[Collection entries]

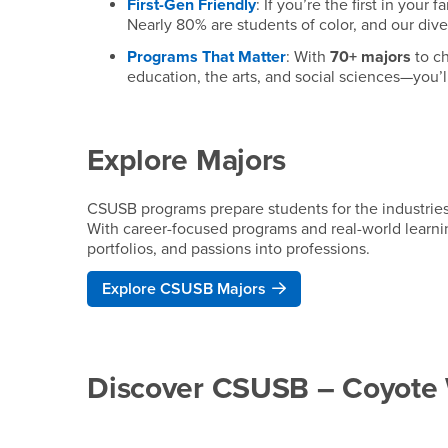
First-Gen Friendly
: If you’re the first in your
Nearly 80% are students of color, and our div
Programs That Matter
: With
70+ majors
to ch
education, the arts, and social sciences—you’ll
Explore Majors
CSUSB programs prepare students for the industrie
With career-focused programs and real-world learning
portfolios, and passions into professions.
Explore CSUSB Majors
Discover CSUSB – Coyote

# Task goal
Please find, in the entries above, every line where "students" occurs, and copy it.

# Task answer
Nearly 80% are students of color, and our div
CSUSB programs prepare students for the industrie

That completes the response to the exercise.